I used the above drawing as a simple guide to outline my fabric. I chose to not make traditional round doors and left my doors unfinished. After cutting my tipi patter and finishing the edges, I am now ready to erect the poles and add the covering.
Diagram by Nomadic Tipis
Choose 3 of your sturdiest tipi poles. These will be your the foundation of your tipi. When moving your poles around be sure to carry them straight up and down. It’s easier to balance and less dangerous. Now take two poles and lay them together on the ground. Take your third lift pole and lay it perpendicular so you make a 90 angle and cross. Measure the point at which the poles cross to the bottom of the pole. This should be the radius of your tipi cover. Adjust accordingly.
Using a 40ft piece of rope, tie a clove hitch knot around your 3 tipi poles as pictured above. Do not cut. You’ll use the rest of the rope to secure the remaining poles later.
It’s safer to have another person help you while erecting the poles. Lift the poles so you have an « A » frame. Stabilize the frame by extending the 2nd pole out so you have a free standing tripod. If you’ve tied the clove hitch properly, you should have some resistance while extending the pole and the knot should feel secure. Take the rope and secure the 3 poles by walking around and wrapping the rope around the poles a few times.
Start by laying 3 poles onto one side of the and laying another 3 along the other side. You should then have an opening in the back to lay 3 more pole. Only lay two of the three poles setting the third pole aside to use later.
Secure the 8 poles around the tripod by wrapping the rope around them. Make sure the rope is taught by whipping the rope up and pulling at the same time, but don’t pull hard as you may shift the poles. After circling the tipi four times let the rope hang freely to the ground.
Now take the third pole you set aside and lay it centered on the covering. Take one edge and roll the covering until it meets the middle. Repeat on the other side, so you have two rolls with the pole in the middle. Attach the top of the covering to the pole by using thumb tacks. Now place the pole along with the covering on the back center of the tipi (where you left the extra opening).
Make sure the pole is facing the inside of the tipi, so when you unroll the covering the pole is under the covering, and not on top. Spread the canvas around the poles as you would by billowing the cover so it floats. Be careful not to jerk the cover across the poles, as it might cause shifting or snags on the the covering.

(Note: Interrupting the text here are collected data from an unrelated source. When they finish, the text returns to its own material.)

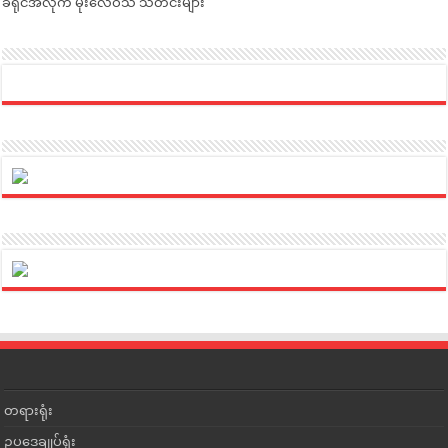
ခရိုင်အလိုက် မိုးလေဝသ သတင်းများ
တရားရုံး
ဥပဒေချုပ်ရုံး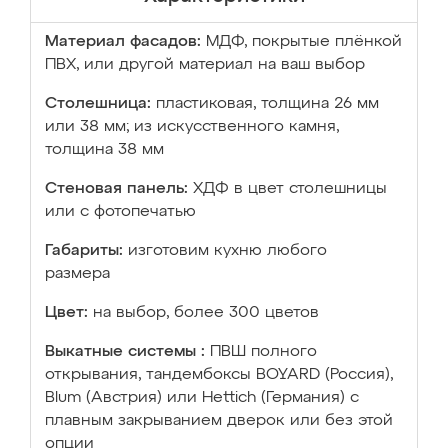
Материал фасадов:
МДФ, покрытые плёнкой
ПВХ, или другой материал на ваш выбор
Столешница:
пластиковая, толщина 26 мм
или 38 мм; из искусственного камня,
толщина 38 мм
Стеновая панель:
ХДФ в цвет столешницы
или с фотопечатью
Габариты:
изготовим кухню любого
размера
Цвет:
на выбор, более 300 цветов
Выкатные системы :
ПВШ полного
открывания, тандембоксы BOYARD (Россия),
Blum (Австрия) или Hettich (Германия) с
плавным закрыванием дверок или без этой
опции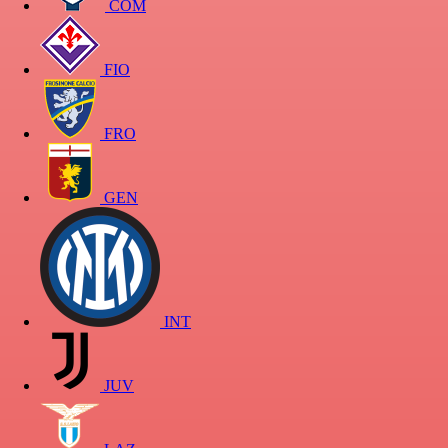
COM
FIO
FRO
GEN
INT
JUV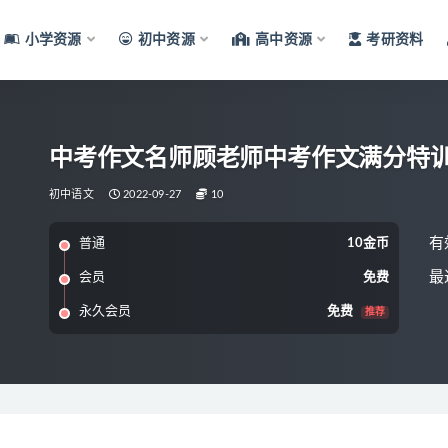
小学资源
初中资源
高中资源
考研资料
中考作文名师顾老师中考作文满分特
初中语文
2022-09-27
10
有
普通
10金币
最
会员
免费
永久会员
免费
推荐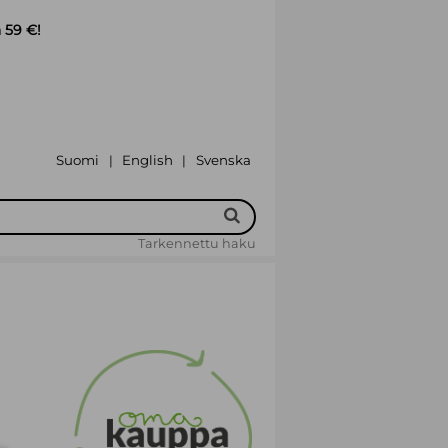
 59 €!
Suomi
English
Svenska
|
|
Tarkennettu haku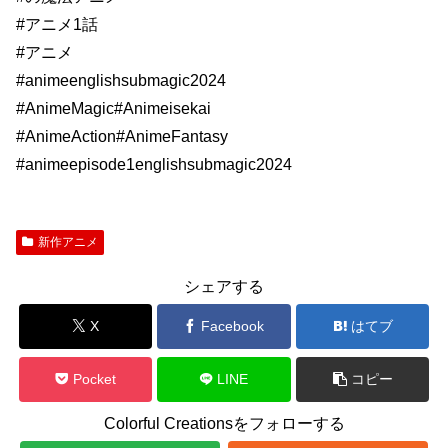
#アニメ1話
#アニメ​​
#animeenglishsubmagic2024
#AnimeMagic#Animeisekai
#AnimeAction#AnimeFantasy
#animeepisode1englishsubmagic2024
新作アニメ
シェアする
X
Facebook
はてブ
Pocket
LINE
コピー
Colorful Creationsをフォローする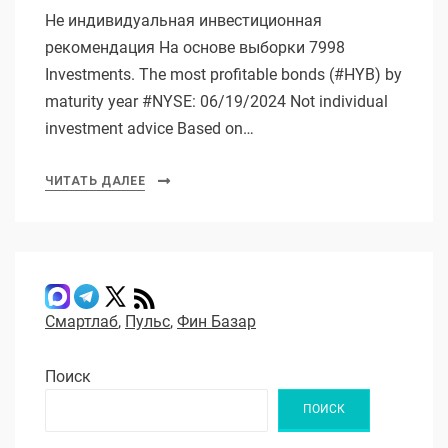
Не индивидуальная инвестиционная
рекомендация На основе выборки 7998
Investments. The most profitable bonds (#HYB) by
maturity year #NYSE: 06/19/2024 Not individual
investment advice Based on…
ЧИТАТЬ ДАЛЕЕ
Смартлаб
,
Пульс
,
Фин Базар
Поиск
ПОИСК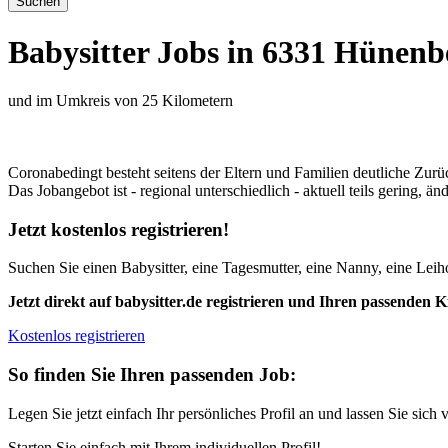
Babysitter Jobs in 6331 Hünenb
und im Umkreis von 25 Kilometern
Coronabedingt besteht seitens der Eltern und Familien deutliche Zurü
Das Jobangebot ist - regional unterschiedlich - aktuell teils gering, 
Jetzt kostenlos registrieren!
Suchen Sie einen Babysitter, eine Tagesmutter, eine Nanny, eine Leiho
Jetzt direkt auf babysitter.de registrieren und Ihren passenden 
Kostenlos registrieren
So finden Sie Ihren passenden Job:
Legen Sie jetzt einfach Ihr persönliches Profil an und lassen Sie sich 
Starten Sie einfach mit Ihrem individuellen Profil!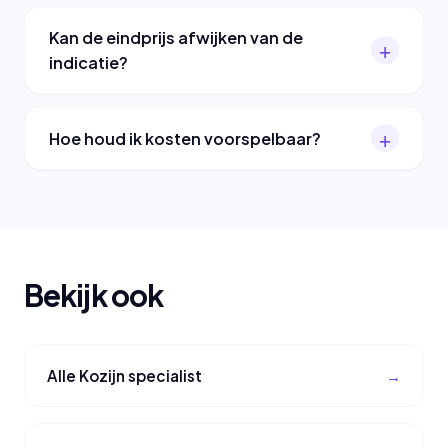
Kan de eindprijs afwijken van de
indicatie?
Hoe houd ik kosten voorspelbaar?
Bekijk ook
Alle Kozijn specialist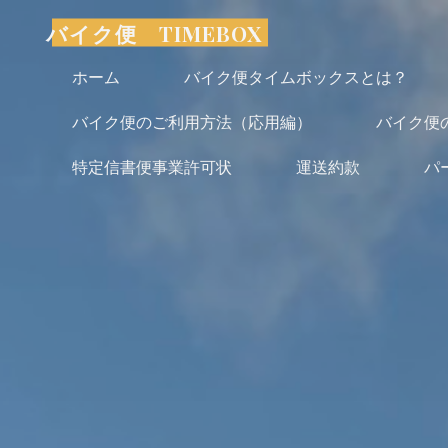
コ
バイク便 TIMEBOX
ン
テ
ホーム
バイク便タイムボックスとは？
ン
バイク便のご利用方法（応用編）
バイク便
ツ
へ
特定信書便事業許可状
運送約款
パ
ス
キ
ッ
プ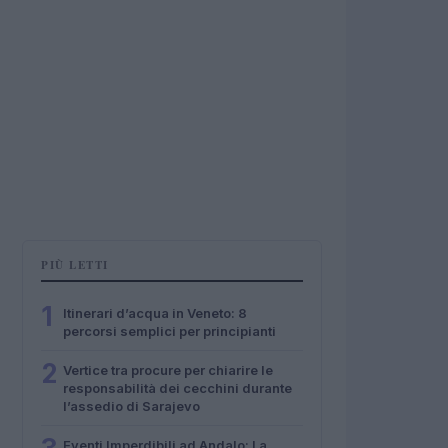
PIÙ LETTI
1
Itinerari d’acqua in Veneto: 8
percorsi semplici per principianti
2
Vertice tra procure per chiarire le
responsabilità dei cecchini durante
l’assedio di Sarajevo
Eventi Imperdibili ad Andalo: La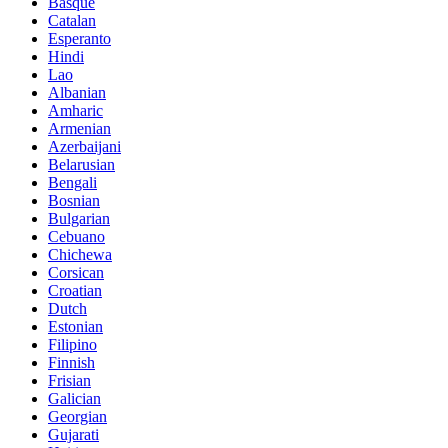
Basque
Catalan
Esperanto
Hindi
Lao
Albanian
Amharic
Armenian
Azerbaijani
Belarusian
Bengali
Bosnian
Bulgarian
Cebuano
Chichewa
Corsican
Croatian
Dutch
Estonian
Filipino
Finnish
Frisian
Galician
Georgian
Gujarati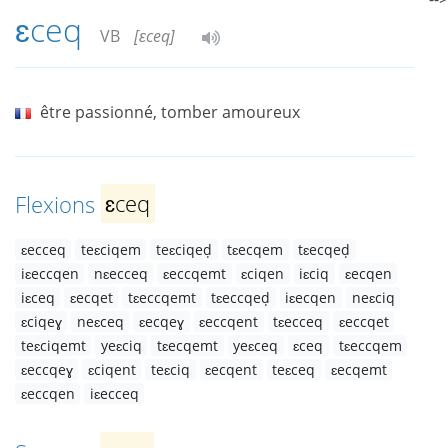
ɛceq
VB
[ɛceq]
être passionné, tomber amoureux
Flexions
ɛceq
ɛecceq
teɛciqem
teɛciqeḍ
tɛecqem
tɛecqeḍ
iɛeccqen
nɛecceq
ɛeccqemt
ɛciqen
iɛciq
ɛecqen
iɛceq
ɛecqet
tɛeccqemt
tɛeccqeḍ
iɛecqen
neɛciq
ɛciqeɣ
neɛceq
ɛecqeɣ
ɛeccqent
tɛecceq
ɛeccqet
teɛciqemt
yeɛciq
tɛecqemt
yeɛceq
ɛceq
tɛeccqem
ɛeccqeɣ
ɛciqent
teɛciq
ɛecqent
teɛceq
ɛecqemt
ɛeccqen
iɛecceq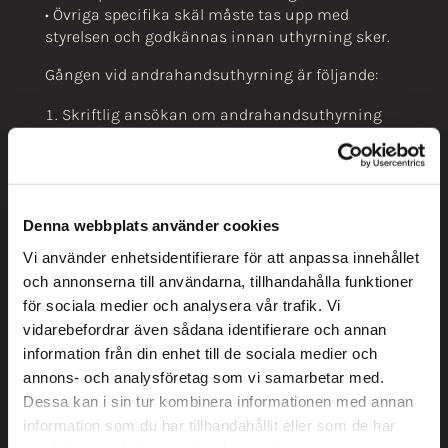
• Övriga specifika skäl måste tas upp med
styrelsen och godkännas innan uthyrning sker.
Gången vid andrahandsuthyrning är följande:
Skriftlig ansökan om andrahandsuthyrning
lämnas till föreningens styrelse.
Ansökan ska innehålla:
Skäl för uthyrning (t.ex. utlandsstudier enl.
Denna webbplats använder cookies
ovan)
Vi använder enhetsidentifierare för att anpassa innehållet
Under vilken period uthyrningen önskas ske
och annonserna till användarna, tillhandahålla funktioner
Till vem/vilka uthyrningen önskas ske till och
för sociala medier och analysera vår trafik. Vi
dess kontaktuppgifter
vidarebefordrar även sådana identifierare och annan
Underlag; utkast till uthyrningsavtal samt
information från din enhet till de sociala medier och
eventuellt godkännande från
annons- och analysföretag som vi samarbetar med.
kreditinstitut, om sådant krävs.
Dessa kan i sin tur kombinera informationen med annan
Var och hur styrelsen kan nå medlemmen
information som du har tillhandahållit eller som de har
under uthyrningstiden.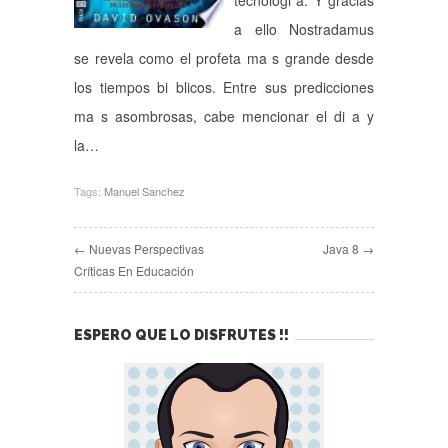
tecnologi a. Y gracias
a ello Nostradamus
se revela como el profeta ma s grande desde
los tiempos bi blicos. Entre sus predicciones
ma s asombrosas, cabe mencionar el di a y
la…
Tags:
Manuel Sanchez
← Nuevas Perspectivas
Java 8 →
Críticas En Educación
ESPERO QUE LO DISFRUTES !!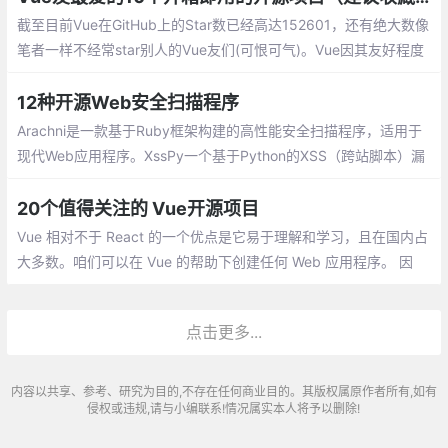
好的软件包。
截至目前Vue在GitHub上的Star数已经高达152601，还有绝大数像
笔者一样不经常star别人的Vue友们(可恨可气)。Vue因其友好程度
让更多前端爱好者加入到其中，开源项目对程序员来说是很有用的
12种开源Web安全扫描程序
Arachni是一款基于Ruby框架构建的高性能安全扫描程序，适用于
现代Web应用程序。XssPy一个基于Python的XSS（跨站脚本）漏
洞扫描器。w3af,从2006开始使用python开发的开源项目，可以用
在window和linux环境下
20个值得关注的 Vue开源项目
Vue 相对不于 React 的一个优点是它易于理解和学习，且在国内占
大多数。咱们可以在 Vue 的帮助下创建任何 Web 应用程序。 因
此，时时了解一些新出现又好用的Vue 开源项目也是挺重要，一方
面可以帮助咱们更加高效的开发
点击更多...
内容以共享、参考、研究为目的,不存在任何商业目的。其版权属原作者所有,如有
侵权或违规,请与小编联系!情况属实本人将予以删除!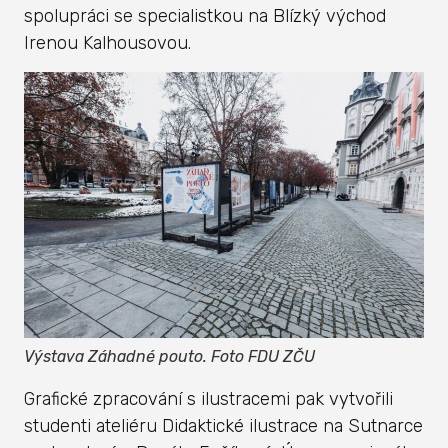
spolupráci se specialistkou na Blízký východ
Irenou Kalhousovou.
Výstava Záhadné pouto. Foto FDU ZČU
Grafické zpracování s ilustracemi pak vytvořili
studenti ateliéru Didaktické ilustrace na Sutnarce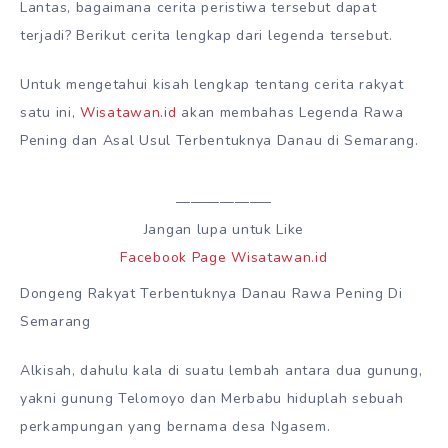
Lantas, bagaimana cerita peristiwa tersebut dapat
terjadi? Berikut cerita lengkap dari legenda tersebut.
Untuk mengetahui kisah lengkap tentang cerita rakyat
satu ini,
Wisatawan.id
akan membahas Legenda Rawa
Pening dan Asal Usul Terbentuknya Danau di Semarang.
——————–
Jangan lupa untuk Like
Facebook Page Wisatawan.id
Dongeng Rakyat Terbentuknya Danau Rawa Pening Di
Semarang
Alkisah, dahulu kala di suatu lembah antara dua gunung,
yakni gunung Telomoyo dan Merbabu hiduplah sebuah
perkampungan yang bernama desa Ngasem.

Bring the covering ends together by overlapping one over the other and securing them with pins. From the outside lace the pins through the pinning straps. I made one inch slits and cut them large if the pins were too big. You want the pins to be snug and secure.
After lacing all 12 pins you may adjust your poles so the covering sits on your tipi properly. If the covering is too short and is more than 6 inches above the ground adjust your poles by lifting them up and bring them in a few inches. If your covering is very wrinkled you can push your poles out from the inside to have a shorter wider tipi. Be sure not to move the 3 tripod foundational poles.
I’m very excited to have my very own tipi! I can’t wait to start decorating the interior. I’m looking for Native American and southwest blankets and rugs. I have a few Mexican serapes that I can throw in there. Maybe add a little table and lace? What else can I put in there?